= PROBLEM TO SOLVE =
Give back the whole listing verbatim, printing none of its pictures.

= RECORDS FOR THIS EXERCISE =
=-=-=-=-=
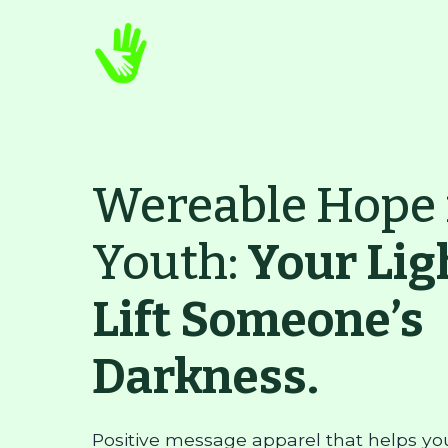
Wereable Hope 
Youth:
Your Lig
Lift Someone’s
Darkness.
Positive message apparel that helps yo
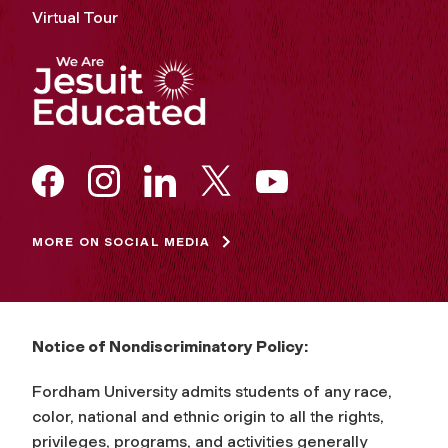
Virtual Tour
MORE ON SOCIAL MEDIA
Notice of Nondiscriminatory Policy:
Fordham University admits students of any race,
color, national and ethnic origin to all the rights,
privileges, programs, and activities generally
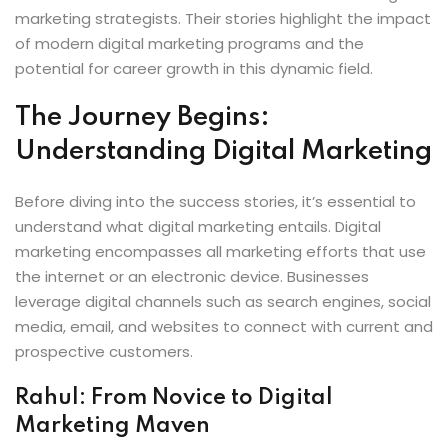
marketing strategists. Their stories highlight the impact
of modern digital marketing programs and the
potential for career growth in this dynamic field.
The Journey Begins:
Understanding Digital Marketing
Before diving into the success stories, it’s essential to
understand what digital marketing entails. Digital
marketing encompasses all marketing efforts that use
the internet or an electronic device. Businesses
leverage digital channels such as search engines, social
media, email, and websites to connect with current and
prospective customers.
Rahul: From Novice to Digital
Marketing Maven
=-=-=-=-=
= YOUR RESPONSE =
Wereable Hope 
Youth:
Your Lig
Lift Someone’s
Darkness.
Positive message apparel that helps yo
Virtual Tour
MORE ON SOCIAL MEDIA
Notice of Nondiscriminatory Policy:
Fordham University admits students of any race,
color, national and ethnic origin to all the rights,
privileges, programs, and activities generally
marketing strategists. Their stories highlight the impact
of modern digital marketing programs and the
potential for career growth in this dynamic field.
The Journey Begins:
Understanding Digital Marketing
Before diving into the success stories, it’s essential to
understand what digital marketing entails. Digital
marketing encompasses all marketing efforts that use
the internet or an electronic device. Businesses
leverage digital channels such as search engines, social
media, email, and websites to connect with current and
prospective customers.
Rahul: From Novice to Digital
Marketing Maven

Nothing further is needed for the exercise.